Task instructions:
Transcribe exactly the lines that fall between the one holding "December 2016" and the one holding "With more than a decade of editorial and", inclusive, from the entries below.

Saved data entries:
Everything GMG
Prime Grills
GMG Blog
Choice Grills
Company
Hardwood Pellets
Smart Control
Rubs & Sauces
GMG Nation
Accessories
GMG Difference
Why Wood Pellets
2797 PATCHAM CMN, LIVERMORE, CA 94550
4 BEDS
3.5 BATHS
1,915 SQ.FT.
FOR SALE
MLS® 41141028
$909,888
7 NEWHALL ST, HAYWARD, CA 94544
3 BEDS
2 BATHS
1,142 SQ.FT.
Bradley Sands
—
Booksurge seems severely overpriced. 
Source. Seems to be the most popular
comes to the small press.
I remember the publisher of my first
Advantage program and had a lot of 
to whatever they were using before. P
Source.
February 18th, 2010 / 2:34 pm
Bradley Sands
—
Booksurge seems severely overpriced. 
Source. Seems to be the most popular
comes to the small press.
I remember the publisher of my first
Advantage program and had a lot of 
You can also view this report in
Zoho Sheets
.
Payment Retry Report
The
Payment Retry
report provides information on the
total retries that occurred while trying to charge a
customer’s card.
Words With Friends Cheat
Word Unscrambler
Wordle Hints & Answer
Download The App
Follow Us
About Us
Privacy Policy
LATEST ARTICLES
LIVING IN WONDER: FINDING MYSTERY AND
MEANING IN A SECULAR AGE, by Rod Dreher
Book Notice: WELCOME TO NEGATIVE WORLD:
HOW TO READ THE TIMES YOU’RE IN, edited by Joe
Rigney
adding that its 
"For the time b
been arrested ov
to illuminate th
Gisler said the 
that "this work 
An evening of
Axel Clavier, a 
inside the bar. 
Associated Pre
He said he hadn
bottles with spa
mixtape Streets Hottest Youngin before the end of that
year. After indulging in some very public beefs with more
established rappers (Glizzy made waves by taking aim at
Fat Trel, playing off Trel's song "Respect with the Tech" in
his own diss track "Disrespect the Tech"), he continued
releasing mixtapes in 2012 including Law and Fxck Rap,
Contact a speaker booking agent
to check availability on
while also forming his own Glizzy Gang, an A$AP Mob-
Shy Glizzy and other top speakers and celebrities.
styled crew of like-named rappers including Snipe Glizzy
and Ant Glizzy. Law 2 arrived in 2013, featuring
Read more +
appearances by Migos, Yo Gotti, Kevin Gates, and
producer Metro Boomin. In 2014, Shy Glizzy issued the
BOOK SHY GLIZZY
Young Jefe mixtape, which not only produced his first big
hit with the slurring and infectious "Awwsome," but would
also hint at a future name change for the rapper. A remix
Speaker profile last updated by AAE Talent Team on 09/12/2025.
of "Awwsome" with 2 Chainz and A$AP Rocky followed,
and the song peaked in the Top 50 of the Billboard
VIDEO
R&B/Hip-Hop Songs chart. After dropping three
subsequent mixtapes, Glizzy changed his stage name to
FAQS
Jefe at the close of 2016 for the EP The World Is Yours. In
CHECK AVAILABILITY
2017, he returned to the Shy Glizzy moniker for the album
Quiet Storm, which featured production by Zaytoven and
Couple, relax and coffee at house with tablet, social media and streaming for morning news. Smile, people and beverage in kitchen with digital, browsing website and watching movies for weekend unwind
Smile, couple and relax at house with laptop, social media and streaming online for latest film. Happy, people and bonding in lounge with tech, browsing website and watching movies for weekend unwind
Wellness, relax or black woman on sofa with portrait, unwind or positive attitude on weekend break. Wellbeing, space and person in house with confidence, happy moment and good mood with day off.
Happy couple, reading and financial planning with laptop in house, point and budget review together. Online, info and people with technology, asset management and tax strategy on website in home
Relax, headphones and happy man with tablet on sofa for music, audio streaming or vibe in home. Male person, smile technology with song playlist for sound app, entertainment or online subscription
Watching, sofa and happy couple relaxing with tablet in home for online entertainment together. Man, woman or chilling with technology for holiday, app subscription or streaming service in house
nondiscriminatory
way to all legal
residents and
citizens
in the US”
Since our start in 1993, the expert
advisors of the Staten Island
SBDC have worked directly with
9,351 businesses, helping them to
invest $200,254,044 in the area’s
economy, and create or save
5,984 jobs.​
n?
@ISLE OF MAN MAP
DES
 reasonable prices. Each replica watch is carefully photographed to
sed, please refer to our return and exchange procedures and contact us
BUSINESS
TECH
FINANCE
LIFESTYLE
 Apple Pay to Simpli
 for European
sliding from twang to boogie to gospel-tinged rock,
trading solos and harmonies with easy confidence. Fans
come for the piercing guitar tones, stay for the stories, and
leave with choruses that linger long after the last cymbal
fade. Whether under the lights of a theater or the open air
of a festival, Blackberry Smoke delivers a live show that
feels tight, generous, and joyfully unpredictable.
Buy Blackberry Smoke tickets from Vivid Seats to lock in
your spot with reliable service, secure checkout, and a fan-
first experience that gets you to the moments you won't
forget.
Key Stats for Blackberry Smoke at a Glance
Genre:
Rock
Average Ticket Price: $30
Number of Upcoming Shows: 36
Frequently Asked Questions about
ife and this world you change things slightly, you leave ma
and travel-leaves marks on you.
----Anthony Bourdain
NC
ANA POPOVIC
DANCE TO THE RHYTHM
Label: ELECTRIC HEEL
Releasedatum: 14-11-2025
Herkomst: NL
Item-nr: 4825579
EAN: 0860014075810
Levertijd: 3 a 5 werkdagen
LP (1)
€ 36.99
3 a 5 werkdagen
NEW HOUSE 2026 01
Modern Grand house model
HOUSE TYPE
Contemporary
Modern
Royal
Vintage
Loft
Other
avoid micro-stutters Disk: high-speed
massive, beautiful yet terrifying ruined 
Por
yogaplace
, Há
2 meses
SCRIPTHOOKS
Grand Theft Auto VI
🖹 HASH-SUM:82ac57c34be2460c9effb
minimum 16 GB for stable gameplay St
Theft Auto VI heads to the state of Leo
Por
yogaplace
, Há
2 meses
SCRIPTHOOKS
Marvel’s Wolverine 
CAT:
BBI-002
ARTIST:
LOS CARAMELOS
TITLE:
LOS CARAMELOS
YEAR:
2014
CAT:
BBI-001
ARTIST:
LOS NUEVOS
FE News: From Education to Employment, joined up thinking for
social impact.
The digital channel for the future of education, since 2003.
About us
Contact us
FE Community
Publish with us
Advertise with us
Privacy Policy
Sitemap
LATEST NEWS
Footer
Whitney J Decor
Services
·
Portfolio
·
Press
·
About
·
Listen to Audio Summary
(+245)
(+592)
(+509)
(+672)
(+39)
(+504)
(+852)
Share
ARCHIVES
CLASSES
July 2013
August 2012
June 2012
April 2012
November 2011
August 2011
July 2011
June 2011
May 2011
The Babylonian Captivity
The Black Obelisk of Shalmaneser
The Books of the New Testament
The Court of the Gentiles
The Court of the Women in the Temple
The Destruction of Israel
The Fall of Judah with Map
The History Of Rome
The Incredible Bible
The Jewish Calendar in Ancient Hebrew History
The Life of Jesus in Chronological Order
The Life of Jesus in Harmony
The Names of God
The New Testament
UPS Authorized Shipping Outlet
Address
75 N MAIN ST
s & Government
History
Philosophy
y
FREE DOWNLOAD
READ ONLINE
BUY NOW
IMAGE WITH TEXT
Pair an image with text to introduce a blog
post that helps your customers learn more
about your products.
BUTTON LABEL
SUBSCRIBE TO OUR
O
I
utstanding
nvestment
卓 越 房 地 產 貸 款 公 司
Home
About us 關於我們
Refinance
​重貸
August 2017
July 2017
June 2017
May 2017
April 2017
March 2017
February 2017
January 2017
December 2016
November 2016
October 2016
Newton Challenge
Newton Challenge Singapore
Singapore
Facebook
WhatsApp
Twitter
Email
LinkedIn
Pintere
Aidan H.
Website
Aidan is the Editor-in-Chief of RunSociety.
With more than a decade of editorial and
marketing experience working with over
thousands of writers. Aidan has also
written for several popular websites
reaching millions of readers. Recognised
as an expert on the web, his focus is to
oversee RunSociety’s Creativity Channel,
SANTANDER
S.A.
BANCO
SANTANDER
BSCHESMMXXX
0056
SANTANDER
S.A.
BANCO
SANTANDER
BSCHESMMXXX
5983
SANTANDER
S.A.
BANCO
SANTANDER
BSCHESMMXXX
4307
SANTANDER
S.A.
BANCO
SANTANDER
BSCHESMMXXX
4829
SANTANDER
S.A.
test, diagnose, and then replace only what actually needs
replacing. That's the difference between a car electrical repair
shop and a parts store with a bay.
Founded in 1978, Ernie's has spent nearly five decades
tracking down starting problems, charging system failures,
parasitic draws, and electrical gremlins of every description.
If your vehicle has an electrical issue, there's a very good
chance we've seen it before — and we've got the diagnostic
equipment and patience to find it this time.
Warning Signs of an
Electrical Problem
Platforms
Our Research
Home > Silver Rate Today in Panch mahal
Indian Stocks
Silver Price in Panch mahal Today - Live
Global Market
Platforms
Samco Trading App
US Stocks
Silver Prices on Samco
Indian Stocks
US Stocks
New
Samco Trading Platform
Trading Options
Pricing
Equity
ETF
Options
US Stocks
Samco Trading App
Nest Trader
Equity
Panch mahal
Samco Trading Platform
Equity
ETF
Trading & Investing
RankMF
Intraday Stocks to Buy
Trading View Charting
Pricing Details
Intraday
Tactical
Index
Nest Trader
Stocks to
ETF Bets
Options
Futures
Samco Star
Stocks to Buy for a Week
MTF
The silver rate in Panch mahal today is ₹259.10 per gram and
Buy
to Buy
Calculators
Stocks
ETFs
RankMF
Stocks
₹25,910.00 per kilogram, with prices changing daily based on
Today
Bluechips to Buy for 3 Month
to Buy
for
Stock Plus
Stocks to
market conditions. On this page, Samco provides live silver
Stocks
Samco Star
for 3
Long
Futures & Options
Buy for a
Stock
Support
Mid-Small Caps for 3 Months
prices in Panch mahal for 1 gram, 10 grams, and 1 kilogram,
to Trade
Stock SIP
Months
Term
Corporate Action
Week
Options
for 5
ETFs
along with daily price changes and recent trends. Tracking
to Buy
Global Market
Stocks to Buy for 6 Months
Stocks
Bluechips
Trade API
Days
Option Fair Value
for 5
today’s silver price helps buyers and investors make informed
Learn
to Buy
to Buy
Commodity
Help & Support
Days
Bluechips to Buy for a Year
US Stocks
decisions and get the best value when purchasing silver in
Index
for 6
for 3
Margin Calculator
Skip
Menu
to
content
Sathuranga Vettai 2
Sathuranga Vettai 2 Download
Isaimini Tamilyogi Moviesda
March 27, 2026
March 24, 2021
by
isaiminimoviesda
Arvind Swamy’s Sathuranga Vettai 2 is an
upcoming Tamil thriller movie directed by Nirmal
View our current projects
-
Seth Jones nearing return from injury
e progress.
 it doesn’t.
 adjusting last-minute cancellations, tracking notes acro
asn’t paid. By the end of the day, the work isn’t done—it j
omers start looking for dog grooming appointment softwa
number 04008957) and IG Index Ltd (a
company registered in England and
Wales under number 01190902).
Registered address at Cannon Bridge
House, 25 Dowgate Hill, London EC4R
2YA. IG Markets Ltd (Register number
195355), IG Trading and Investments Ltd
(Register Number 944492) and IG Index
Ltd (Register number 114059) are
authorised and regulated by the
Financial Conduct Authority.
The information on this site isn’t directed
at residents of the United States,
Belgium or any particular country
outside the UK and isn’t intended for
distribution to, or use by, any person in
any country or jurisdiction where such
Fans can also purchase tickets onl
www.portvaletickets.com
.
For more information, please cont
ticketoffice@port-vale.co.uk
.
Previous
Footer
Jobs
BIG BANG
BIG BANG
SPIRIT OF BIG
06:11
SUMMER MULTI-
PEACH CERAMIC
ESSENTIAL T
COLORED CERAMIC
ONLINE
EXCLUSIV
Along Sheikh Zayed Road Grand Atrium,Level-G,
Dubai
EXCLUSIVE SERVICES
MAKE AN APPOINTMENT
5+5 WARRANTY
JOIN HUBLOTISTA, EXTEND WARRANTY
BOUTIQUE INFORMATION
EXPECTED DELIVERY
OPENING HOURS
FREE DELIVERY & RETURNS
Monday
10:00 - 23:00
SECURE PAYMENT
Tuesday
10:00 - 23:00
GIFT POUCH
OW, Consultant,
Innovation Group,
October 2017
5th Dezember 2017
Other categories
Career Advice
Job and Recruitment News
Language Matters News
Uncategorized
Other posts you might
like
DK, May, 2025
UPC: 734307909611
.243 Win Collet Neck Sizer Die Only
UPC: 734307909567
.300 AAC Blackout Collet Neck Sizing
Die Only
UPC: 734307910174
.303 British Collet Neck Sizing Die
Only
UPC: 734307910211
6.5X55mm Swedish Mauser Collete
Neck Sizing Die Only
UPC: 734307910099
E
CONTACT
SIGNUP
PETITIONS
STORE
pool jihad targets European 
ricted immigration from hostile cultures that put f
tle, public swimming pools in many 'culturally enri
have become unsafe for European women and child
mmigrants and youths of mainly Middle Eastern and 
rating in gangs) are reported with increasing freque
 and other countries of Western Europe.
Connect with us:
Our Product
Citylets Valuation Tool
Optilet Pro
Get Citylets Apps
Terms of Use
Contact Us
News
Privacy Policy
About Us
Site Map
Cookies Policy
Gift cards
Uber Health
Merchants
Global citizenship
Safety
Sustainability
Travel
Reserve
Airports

Answer space:
December 2016
November 2016
October 2016
Newton Challenge
Newton Challenge Singapore
Singapore
Facebook
WhatsApp
Twitter
Email
LinkedIn
Pintere
Aidan H.
Website
Aidan is the Editor-in-Chief of RunSociety.
With more than a decade of editorial and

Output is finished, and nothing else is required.